+++ RAW DATA +++

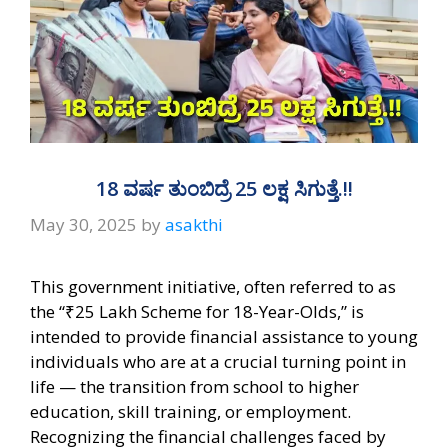
18 ವರ್ಷ ತುಂಬಿದ್ರೆ 25 ಲಕ್ಷ ಸಿಗುತ್ತೆ.!!
May 30, 2025
by
asakthi
This government initiative, often referred to as
the “₹25 Lakh Scheme for 18-Year-Olds,” is
intended to provide financial assistance to young
individuals who are at a crucial turning point in
life — the transition from school to higher
education, skill training, or employment.
Recognizing the financial challenges faced by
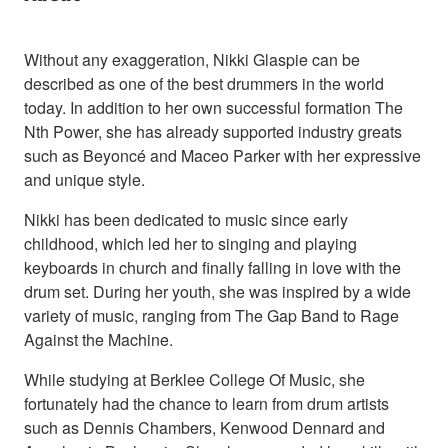
Without any exaggeration, Nikki Glaspie can be
described as one of the best drummers in the world
today. In addition to her own successful formation The
Nth Power, she has already supported industry greats
such as Beyoncé and Maceo Parker with her expressive
and unique style.
Nikki has been dedicated to music since early
childhood, which led her to singing and playing
keyboards in church and finally falling in love with the
drum set. During her youth, she was inspired by a wide
variety of music, ranging from The Gap Band to Rage
Against the Machine.
While studying at Berklee College Of Music, she
fortunately had the chance to learn from drum artists
such as Dennis Chambers, Kenwood Dennard and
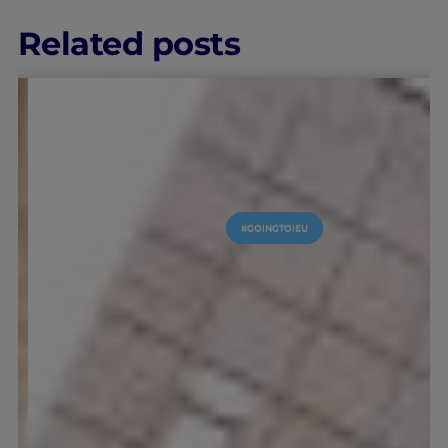
Related posts
#GOINGTOIEU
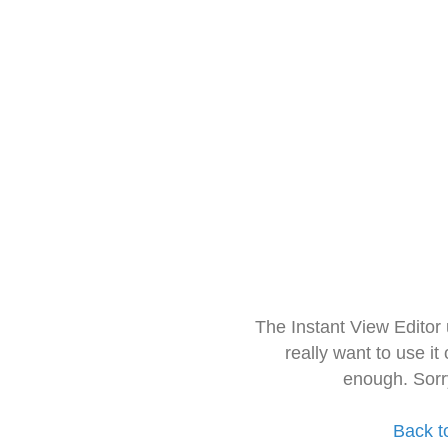
The Instant View Editor
really want to use it
enough. Sorr
Back t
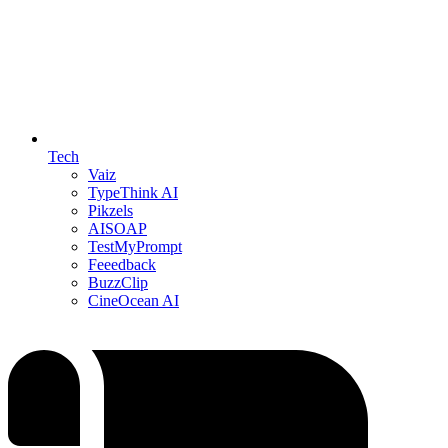
Tech
Vaiz
TypeThink AI
Pikzels
AISOAP
TestMyPrompt
Feeedback
BuzzClip
CineOcean AI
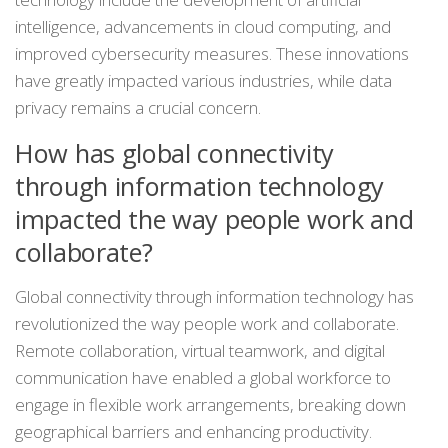
intelligence, advancements in cloud computing, and
improved cybersecurity measures. These innovations
have greatly impacted various industries, while data
privacy remains a crucial concern.
How has global connectivity
through information technology
impacted the way people work and
collaborate?
Global connectivity through information technology has
revolutionized the way people work and collaborate.
Remote collaboration, virtual teamwork, and digital
communication have enabled a global workforce to
engage in flexible work arrangements, breaking down
geographical barriers and enhancing productivity.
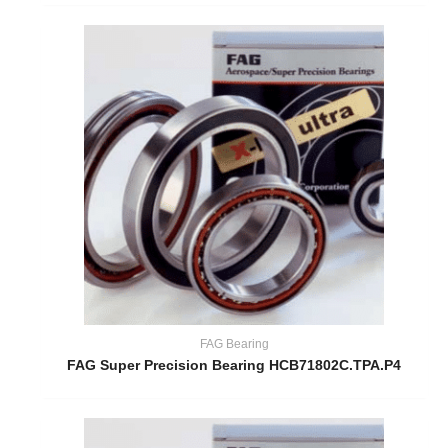
FAG Bearing
FAG Super Precision Bearing HCB71802C.TPA.P4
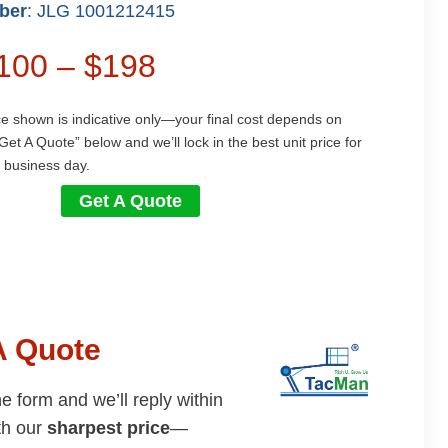
ber
: JLG 1001212415
$100 – $198
ce shown is indicative only—your final cost depends on
Get A Quote” below and we’ll lock in the best unit price for
 business day.
Get A Quote
A Quote
the form and we’ll reply within
th our
sharpest price
—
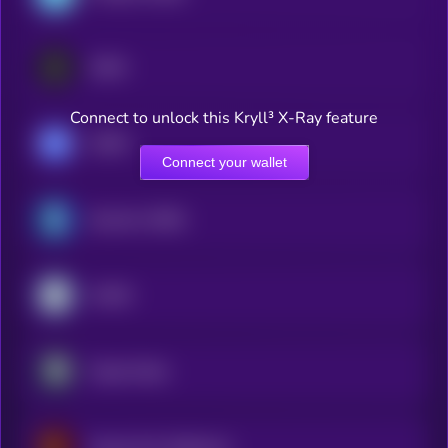
USDA
Connect to unlock this Kryll³ X-Ray feature
USDM
Connect your wallet
Quantoz USDQ
AIUSD
Origin Dollar
Kyrgyz Som Stablecoin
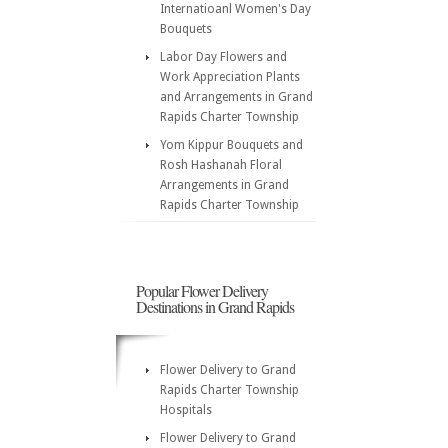
Internatioanl Women's Day
Bouquets
Labor Day Flowers and
Work Appreciation Plants
and Arrangements in Grand
Rapids Charter Township
Yom Kippur Bouquets and
Rosh Hashanah Floral
Arrangements in Grand
Rapids Charter Township
Popular Flower Delivery
Destinations in Grand Rapids
Flower Delivery to Grand
Rapids Charter Township
Hospitals
Flower Delivery to Grand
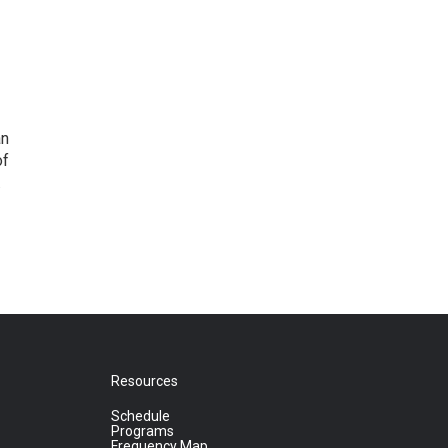
an
of
.
Resources
Schedule
Programs
Frequency Map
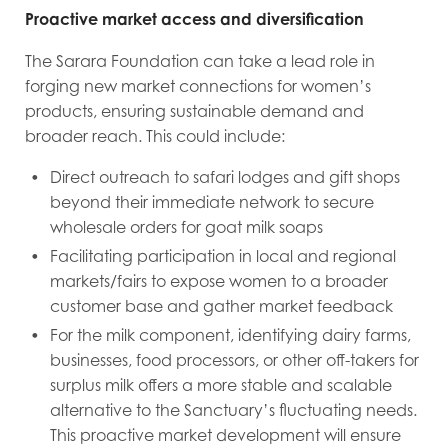
Proactive market access and diversification
The Sarara Foundation can take a lead role in
forging new market connections for women’s
products, ensuring sustainable demand and
broader reach. This could include:
Direct outreach to safari lodges and gift shops
beyond their immediate network to secure
wholesale orders for goat milk soaps
Facilitating participation in local and regional
markets/fairs to expose women to a broader
customer base and gather market feedback
For the milk component, identifying dairy farms,
businesses, food processors, or other off-takers for
surplus milk offers a more stable and scalable
alternative to the Sanctuary’s fluctuating needs.
This proactive market development will ensure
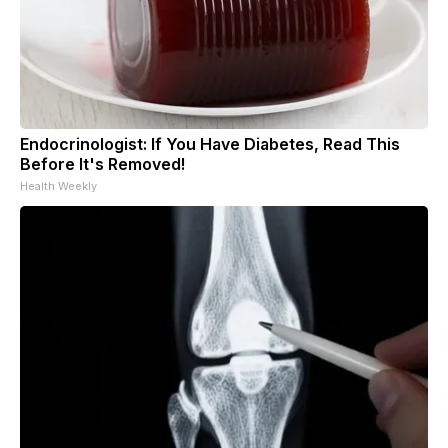
Endocrinologist: If You Have Diabetes, Read This
Before It's Removed!
Health Weekly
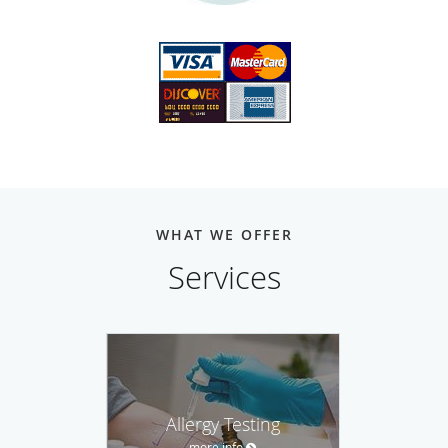
WHAT WE OFFER
Services
Allergy Testing
more info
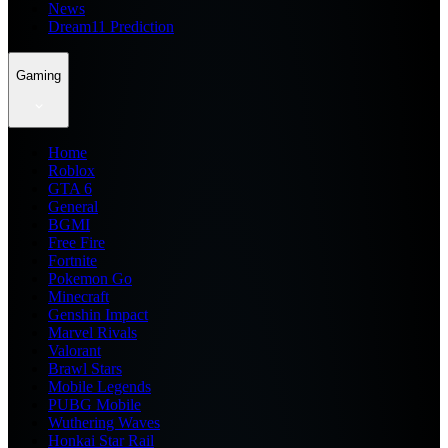
News
Dream11 Prediction
Gaming
Home
Roblox
GTA 6
General
BGMI
Free Fire
Fortnite
Pokemon Go
Minecraft
Genshin Impact
Marvel Rivals
Valorant
Brawl Stars
Mobile Legends
PUBG Mobile
Wuthering Waves
Honkai Star Rail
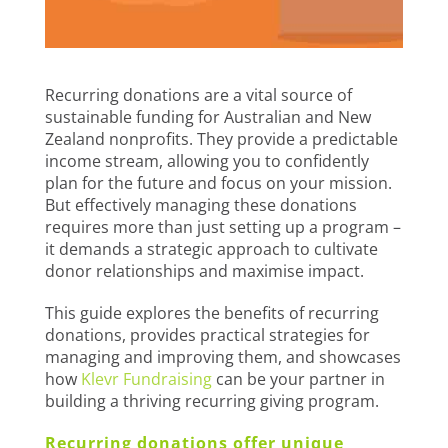
Recurring donations are a vital source of
sustainable funding for Australian and New
Zealand nonprofits. They provide a predictable
income stream, allowing you to confidently
plan for the future and focus on your mission.
But effectively managing these donations
requires more than just setting up a program –
it demands a strategic approach to cultivate
donor relationships and maximise impact.
This guide explores the benefits of recurring
donations, provides practical strategies for
managing and improving them, and showcases
how
Klevr Fundraising
can be your partner in
building a thriving recurring giving program.
Recurring donations offer unique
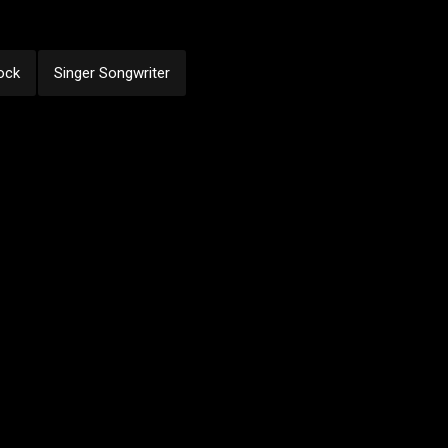
ock
Singer Songwriter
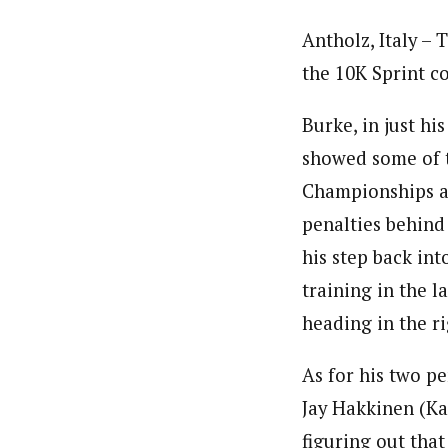
Antholz, Italy – 
the 10K Sprint c
Burke, in just hi
showed some of t
Championships at
penalties behind
his step back into
training in the la
heading in the r
As for his two pe
Jay Hakkinen (Ka
figuring out that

+++

Check each line of the material for the word "crucial", then say how many have it. Give the number only.

_FINISHED TASK_
2